Pensei na fazenda D'angelis e senti medo de não dar conta de gerenciar os negócios, pensei em minha mãe e nas palavras rudes do meu pai. Perguntar quantas bucetas eu já tinha comido.
Foi pensando e remoendo tantas coisas que apaguei, acordei no outro dia com meu pai em pé me olhando.
_ Levante-se ,você embarca hoje para a Suíça.
Levantei cheio de sono e sem entender nada, eu não iria só na proxima semana.
_Mas....mas...- tentei formalizar uma frase , fui cortado bruscamente .
_ Mas nada, enquanto for menor de idade, fará o que eu quero! E eu não quero você aqui! Por isso anda, se vista que meu motorista vai te levar até o aeroporto. Sua passagem foi reservada no dia em que mandei te buscar, está em cima do aparador na sala.
Suspirei derrotado, seria do modo dele até eu poder responder por mim. Teria de acatar suas ordens.
_ Que seja então, mas quanto às coisas da minha mãe? - perguntei.

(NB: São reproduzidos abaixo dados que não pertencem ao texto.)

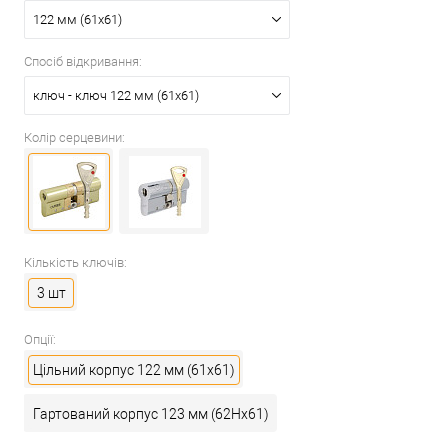
122 мм (61x61)
Спосіб відкривання:
ключ - ключ 122 мм (61x61)
Колір серцевини:
Кількість ключів:
3 шт
Опції:
Цільний корпус 122 мм (61x61)
Гартований корпус 123 мм (62Hx61)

_ Mandarei colocar no celeiro, são suas como já te disse. Por meu gosto, eu colocava fogo em tudo.- dizendo isso ele virou as costas e saíu.
Eu apenas neguei com a cabeça, peguei uma roupa e fui tomar um banho a viagem seria longa.
Não demorou para eu estar na estrada, uma coisa é certo, quando o meu retorno acontecer vai ser para sempre e, garanto, muitas coisas mudarão.